=== DATA FOR ANALYSIS ===

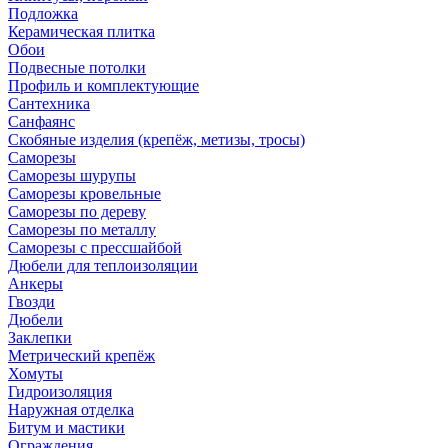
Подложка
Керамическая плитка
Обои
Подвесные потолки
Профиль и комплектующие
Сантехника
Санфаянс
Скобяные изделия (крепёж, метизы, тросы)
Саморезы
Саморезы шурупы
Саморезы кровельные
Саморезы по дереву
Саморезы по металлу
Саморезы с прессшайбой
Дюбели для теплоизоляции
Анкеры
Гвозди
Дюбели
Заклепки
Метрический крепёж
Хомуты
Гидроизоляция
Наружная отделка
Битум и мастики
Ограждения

===
=== DATA FOR ANALYSIS ===

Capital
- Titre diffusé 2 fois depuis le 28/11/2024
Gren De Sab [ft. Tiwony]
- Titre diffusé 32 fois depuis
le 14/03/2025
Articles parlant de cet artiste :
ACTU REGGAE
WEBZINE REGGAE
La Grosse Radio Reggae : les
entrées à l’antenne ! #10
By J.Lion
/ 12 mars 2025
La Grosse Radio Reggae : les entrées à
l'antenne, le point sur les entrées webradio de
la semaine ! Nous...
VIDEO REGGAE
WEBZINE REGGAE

===

» BRIEF
Your reply should hold all the lines from the listing above in which "diffusé" appears.

» RESPONSE AREA
- Titre diffusé 2 fois depuis le 28/11/2024
- Titre diffusé 32 fois depuis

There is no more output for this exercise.